Veronica Martinez ’21, an organizational studies and Spanish double major, is the recipient of a Fulbright to teach English in Spain at the La Communidad de Madrid. Her experience in teaching English in Vietnam, Spain, and the US will enable her to demonstrate how the power of bilingualism can increase social and cultural knowledge in a community amid a globalizing world. As an applicant from a border town, Veronica will incorporate her experiences as a first-generation Mexican American to explain the multicultural sectors in the US. Upon her return to the US, she plans to pursue a graduate degree in education policy.

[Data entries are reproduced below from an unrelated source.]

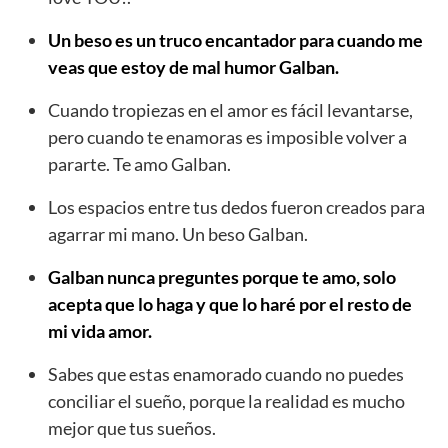
Un beso es un truco encantador para cuando me
veas que estoy de mal humor Galban.
Cuando tropiezas en el amor es fácil levantarse,
pero cuando te enamoras es imposible volver a
pararte. Te amo Galban.
Los espacios entre tus dedos fueron creados para
agarrar mi mano. Un beso Galban.
Galban nunca preguntes porque te amo, solo
acepta que lo haga y que lo haré por el resto de
mi vida amor.
Sabes que estas enamorado cuando no puedes
conciliar el sueño, porque la realidad es mucho
mejor que tus sueños.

Jessica Miao ’21, a biology major, has been awarded a Fulbright to teach English in Germany, where she will use her position as an ETA to bring discussions and language around the topic of race in Germany and the US to students. During a previous time in Germany, she found it frustrating to see that, to many, a non-white person was automatically considered an outsider while, simultaneously, white people were accepted as belonging. As an ETA in Germany, Jessica wants to both learn from and share with students. She aims to assist her co-teacher in constructing communities of inclusivity and understanding, believing a classroom is the perfect place to start. Upon completion of her Fulbright year, Jessica plans to work for a year and ultimately attend medical school.